Sucking it up, I slammed my finger on the button.

“Hello?” came a female voice through the intercom.

“Violet?” I asked, my voice sounding small and far away. “It’s Ren…”

“Hang on,” she immediately came back with and then the gate buzzed as she unlocked it from inside the house.

I shoved the gate open and let it slam closed behind me. The garden was lush and well looked after. A huge green lawn spread around the house and flowerbeds with little box hedges and cottage flowers adorned the house itself and the edges of the driveway and path that lead up to the front door.

My gaze latched onto Violet, who’d come to greet me. She was standing half in and half out of the house, wearing a little floral dress and cardigan with bare feet. Sometimes people took a little sunshine way out of proportion.

“Ren,” she called out, gesturing me up the path.

Sucking in a deep breath, I made my way up to the house to meet her and get this over and done with. She stepped aside to let me in and as soon as the door closed behind me, I felt the walls closing in. I could still turn around and get out of here; I could still take it back… Curling my fingers into hard fists, I squashed down my fear.

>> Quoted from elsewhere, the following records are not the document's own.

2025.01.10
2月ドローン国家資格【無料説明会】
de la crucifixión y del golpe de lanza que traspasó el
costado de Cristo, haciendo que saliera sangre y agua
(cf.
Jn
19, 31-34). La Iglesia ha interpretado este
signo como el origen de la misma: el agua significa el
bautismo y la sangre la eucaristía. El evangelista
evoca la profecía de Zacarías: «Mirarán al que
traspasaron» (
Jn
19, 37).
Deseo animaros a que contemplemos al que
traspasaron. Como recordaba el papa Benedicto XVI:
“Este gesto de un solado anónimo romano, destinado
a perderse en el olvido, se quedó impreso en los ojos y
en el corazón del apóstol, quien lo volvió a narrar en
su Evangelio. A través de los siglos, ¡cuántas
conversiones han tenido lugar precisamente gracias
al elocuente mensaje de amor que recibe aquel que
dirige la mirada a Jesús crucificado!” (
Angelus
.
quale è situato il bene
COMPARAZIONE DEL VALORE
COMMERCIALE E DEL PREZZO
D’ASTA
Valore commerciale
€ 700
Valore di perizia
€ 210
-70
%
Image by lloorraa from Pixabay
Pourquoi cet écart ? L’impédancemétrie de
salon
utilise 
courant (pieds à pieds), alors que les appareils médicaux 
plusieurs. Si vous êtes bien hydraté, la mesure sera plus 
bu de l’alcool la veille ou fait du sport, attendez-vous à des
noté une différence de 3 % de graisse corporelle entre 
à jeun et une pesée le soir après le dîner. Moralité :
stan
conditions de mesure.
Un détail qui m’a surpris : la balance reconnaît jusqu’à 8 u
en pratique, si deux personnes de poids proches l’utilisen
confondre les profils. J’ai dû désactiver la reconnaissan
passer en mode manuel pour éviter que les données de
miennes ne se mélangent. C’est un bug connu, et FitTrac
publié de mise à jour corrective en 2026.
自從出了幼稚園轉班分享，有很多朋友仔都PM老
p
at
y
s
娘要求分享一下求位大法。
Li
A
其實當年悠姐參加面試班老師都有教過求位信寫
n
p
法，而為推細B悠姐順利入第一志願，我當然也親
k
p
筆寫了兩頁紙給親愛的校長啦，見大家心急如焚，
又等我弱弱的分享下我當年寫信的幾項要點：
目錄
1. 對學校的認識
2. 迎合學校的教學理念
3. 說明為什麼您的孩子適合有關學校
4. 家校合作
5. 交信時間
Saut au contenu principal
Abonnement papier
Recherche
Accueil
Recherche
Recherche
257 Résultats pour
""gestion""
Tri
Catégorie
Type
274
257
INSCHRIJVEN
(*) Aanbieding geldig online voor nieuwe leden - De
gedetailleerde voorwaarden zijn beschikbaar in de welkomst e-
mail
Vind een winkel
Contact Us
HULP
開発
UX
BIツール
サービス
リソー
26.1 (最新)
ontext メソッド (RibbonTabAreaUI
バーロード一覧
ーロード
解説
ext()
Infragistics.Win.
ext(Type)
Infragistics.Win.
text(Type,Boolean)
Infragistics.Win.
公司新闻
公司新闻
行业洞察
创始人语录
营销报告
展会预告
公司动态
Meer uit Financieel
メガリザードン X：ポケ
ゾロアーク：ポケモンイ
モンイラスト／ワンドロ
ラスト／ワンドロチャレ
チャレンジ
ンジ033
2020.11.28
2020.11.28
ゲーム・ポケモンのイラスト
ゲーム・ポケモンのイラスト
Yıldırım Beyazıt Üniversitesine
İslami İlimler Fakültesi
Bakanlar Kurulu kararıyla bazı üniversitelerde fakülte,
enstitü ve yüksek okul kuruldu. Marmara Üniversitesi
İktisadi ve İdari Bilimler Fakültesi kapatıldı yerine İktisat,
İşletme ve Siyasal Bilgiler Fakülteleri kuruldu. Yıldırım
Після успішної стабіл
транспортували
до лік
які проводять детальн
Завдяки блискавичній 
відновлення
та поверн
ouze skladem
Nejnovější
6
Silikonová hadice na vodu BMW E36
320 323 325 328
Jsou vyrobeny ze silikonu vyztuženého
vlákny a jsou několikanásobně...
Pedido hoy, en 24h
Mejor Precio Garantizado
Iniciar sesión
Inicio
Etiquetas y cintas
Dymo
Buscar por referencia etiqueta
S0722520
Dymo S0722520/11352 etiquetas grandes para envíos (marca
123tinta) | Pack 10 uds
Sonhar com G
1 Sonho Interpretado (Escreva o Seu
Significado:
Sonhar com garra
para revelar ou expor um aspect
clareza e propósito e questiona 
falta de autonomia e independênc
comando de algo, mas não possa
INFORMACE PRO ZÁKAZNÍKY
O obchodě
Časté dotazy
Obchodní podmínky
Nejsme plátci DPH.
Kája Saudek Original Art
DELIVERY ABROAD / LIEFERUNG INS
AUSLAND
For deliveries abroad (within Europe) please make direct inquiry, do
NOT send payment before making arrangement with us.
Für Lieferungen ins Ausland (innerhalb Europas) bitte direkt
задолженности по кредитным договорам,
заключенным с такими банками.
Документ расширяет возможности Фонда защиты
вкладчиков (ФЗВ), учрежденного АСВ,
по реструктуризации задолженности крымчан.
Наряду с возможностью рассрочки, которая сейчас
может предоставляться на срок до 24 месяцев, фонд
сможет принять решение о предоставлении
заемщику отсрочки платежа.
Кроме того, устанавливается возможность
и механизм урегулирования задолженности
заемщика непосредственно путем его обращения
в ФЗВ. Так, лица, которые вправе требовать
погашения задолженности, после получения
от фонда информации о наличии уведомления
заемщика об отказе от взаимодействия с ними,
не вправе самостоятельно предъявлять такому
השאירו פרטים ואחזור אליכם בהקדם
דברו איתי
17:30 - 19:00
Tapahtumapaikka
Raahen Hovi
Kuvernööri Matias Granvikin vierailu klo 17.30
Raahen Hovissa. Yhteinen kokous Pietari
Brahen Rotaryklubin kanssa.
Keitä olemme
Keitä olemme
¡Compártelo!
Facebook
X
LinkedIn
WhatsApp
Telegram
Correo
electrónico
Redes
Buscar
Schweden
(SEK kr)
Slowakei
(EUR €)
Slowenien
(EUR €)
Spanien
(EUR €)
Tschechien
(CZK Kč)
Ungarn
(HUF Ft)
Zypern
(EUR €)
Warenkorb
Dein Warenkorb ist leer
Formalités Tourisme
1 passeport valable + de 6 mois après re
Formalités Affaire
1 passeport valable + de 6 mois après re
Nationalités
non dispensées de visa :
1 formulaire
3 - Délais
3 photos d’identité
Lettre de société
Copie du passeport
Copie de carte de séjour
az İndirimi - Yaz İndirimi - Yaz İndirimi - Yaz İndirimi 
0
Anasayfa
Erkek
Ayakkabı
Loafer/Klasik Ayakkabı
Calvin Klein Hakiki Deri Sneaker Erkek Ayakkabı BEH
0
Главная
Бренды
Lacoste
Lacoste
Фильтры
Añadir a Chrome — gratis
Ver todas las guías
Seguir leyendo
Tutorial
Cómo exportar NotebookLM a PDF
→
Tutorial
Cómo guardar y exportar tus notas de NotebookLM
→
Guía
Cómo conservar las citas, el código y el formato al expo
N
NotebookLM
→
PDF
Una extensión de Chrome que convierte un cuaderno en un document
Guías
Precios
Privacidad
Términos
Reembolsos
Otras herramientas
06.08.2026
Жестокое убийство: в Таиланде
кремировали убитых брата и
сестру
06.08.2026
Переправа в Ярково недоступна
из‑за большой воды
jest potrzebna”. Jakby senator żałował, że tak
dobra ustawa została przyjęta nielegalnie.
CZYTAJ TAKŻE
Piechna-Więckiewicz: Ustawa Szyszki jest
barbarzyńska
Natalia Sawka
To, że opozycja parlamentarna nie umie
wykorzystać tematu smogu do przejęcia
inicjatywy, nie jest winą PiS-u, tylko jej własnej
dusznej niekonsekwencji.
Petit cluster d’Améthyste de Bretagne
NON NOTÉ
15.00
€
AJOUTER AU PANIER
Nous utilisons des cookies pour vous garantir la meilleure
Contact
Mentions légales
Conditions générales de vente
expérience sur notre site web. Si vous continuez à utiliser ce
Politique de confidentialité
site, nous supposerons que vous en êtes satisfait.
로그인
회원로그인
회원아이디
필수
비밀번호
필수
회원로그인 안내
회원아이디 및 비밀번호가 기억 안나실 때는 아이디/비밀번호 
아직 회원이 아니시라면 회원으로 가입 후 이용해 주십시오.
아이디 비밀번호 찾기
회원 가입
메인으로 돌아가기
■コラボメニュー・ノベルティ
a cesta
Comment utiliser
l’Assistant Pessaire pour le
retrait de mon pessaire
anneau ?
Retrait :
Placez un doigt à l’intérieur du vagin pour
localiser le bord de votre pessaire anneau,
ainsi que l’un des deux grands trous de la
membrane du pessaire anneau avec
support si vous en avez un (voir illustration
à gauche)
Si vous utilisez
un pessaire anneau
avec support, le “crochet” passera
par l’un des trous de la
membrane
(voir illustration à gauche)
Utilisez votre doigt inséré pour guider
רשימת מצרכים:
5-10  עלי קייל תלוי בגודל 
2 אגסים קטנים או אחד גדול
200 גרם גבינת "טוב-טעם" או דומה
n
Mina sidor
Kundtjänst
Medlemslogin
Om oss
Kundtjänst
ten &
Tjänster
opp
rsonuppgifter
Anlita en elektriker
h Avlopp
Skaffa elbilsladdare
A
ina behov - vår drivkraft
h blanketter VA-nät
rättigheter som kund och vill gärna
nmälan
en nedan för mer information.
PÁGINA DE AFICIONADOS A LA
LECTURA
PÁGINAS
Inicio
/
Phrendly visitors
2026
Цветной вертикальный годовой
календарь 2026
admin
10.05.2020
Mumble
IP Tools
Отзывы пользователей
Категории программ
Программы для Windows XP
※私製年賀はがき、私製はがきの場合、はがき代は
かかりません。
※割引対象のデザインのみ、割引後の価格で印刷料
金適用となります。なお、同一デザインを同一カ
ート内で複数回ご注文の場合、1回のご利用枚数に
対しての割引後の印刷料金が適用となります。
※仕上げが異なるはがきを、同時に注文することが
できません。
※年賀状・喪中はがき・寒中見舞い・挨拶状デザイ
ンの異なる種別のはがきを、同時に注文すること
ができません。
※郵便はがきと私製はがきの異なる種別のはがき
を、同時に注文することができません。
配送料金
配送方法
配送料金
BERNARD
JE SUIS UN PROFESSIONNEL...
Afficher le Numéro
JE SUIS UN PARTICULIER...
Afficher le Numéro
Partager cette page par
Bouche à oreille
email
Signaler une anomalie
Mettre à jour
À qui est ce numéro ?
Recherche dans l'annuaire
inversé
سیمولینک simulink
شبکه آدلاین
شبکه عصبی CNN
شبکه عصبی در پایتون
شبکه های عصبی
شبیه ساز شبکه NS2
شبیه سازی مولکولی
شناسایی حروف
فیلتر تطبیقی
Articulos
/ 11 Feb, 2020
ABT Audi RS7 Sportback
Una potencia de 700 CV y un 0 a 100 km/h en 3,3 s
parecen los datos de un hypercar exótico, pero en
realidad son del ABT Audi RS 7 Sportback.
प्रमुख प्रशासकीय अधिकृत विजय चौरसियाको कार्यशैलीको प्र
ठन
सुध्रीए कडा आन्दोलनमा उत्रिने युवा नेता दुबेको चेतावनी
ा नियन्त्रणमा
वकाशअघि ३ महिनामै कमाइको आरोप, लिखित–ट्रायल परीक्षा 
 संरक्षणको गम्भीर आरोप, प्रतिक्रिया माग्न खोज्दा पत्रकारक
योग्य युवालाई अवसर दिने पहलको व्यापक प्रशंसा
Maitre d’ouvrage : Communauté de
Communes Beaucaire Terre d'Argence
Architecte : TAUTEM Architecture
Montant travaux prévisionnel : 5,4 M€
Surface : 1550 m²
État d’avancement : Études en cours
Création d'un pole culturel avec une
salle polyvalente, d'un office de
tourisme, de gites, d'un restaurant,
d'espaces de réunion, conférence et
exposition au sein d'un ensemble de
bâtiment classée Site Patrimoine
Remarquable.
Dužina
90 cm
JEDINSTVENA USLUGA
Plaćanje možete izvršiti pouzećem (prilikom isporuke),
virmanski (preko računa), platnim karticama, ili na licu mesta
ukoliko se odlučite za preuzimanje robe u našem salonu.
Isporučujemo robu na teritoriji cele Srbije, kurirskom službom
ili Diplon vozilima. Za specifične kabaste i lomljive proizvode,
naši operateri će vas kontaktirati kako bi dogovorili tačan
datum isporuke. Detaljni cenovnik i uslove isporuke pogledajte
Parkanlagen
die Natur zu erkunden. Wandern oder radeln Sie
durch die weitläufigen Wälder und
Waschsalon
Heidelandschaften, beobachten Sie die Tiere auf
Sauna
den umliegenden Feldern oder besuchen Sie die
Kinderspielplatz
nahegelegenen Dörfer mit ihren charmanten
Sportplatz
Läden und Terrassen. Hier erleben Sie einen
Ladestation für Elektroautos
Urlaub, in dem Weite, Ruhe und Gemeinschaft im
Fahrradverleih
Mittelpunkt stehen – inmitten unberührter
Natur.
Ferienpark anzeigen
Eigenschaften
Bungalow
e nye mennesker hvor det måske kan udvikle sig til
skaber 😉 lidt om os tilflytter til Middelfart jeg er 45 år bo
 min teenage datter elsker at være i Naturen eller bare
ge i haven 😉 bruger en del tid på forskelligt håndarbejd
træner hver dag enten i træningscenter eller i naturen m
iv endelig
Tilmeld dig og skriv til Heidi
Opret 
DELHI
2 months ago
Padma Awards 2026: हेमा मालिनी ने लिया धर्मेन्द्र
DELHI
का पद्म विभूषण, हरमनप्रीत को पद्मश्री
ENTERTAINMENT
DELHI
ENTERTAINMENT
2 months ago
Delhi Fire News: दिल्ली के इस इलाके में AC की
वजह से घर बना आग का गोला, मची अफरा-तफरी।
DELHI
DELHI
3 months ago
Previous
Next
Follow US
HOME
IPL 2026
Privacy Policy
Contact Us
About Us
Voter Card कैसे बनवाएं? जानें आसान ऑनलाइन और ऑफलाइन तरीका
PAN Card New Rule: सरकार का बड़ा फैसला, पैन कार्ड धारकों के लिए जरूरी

I glanced around the posh foyer, feeling totally out of place. It was half the size of the house Mum and I had rented and at least ten times that of my room back at Beat.

“I wasn’t sure if you were coming,” Violet said with an apologetic smile.

“Neither was I.”

She shuffled nervously and asked, “Do you want a drink?”

“No, thank you.”

“He’s upstairs,” she said after a moment.

“Does he know you came to see me?”

Violet shook her head, looking sheepish. “He was pretty angry with me when I got back. I didn’t think it was a good idea. I don’t leave the house often you see. Not after everything that happened…it frightens me a little.”